First off, what's the decrease in cost if the production stays the same? If
it's also 20-30% then the doubling isn't really relevant, is it? (One example
might be the cost of a 75W incandescent bulb, which was essentially a
commodity over several decades, but where the doubling time would be long.)

Second, how does one compare a car from 1950 to a car from now? They are built
to very different standards and expectations.

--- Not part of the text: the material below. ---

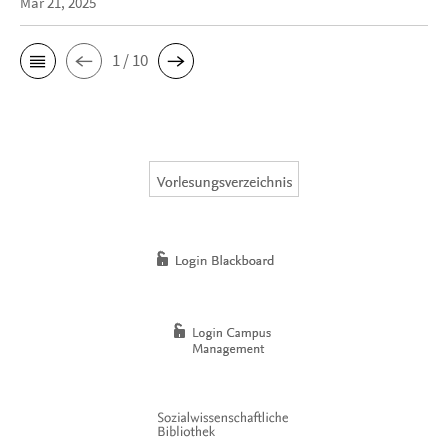
Mar 21, 2025
1 / 10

There have been 3 doublings of car production since 1950, says
[http://en.wikipedia.org/wiki/List_of_countries_by_motor_vehi...](http://en.wikipedia.org/wiki/List_of_countries_by_motor_vehicle_production)
(10.5M cars in 1950, 87M cars now).

The average purchase price of a car in the US in 1950 was $1,500. That's an
upper bound of the production cost. Should I really believe that a modern car
costs no more than $1,500 * 0.8^3 = $750 in 1950 dollars to produce? That's
under $8,000 in 2014 dollars, while the average sales price for a modern car
is more than $30K. I don't believe the profit margin in car manufacturing is
anywhere near that high.

Can you explain how cars fit your description? Since my quick analysis says
it's not all that meaningful to the discussion.

Also, the production cost of petroleum has not followed the trend that you
suggest is universal.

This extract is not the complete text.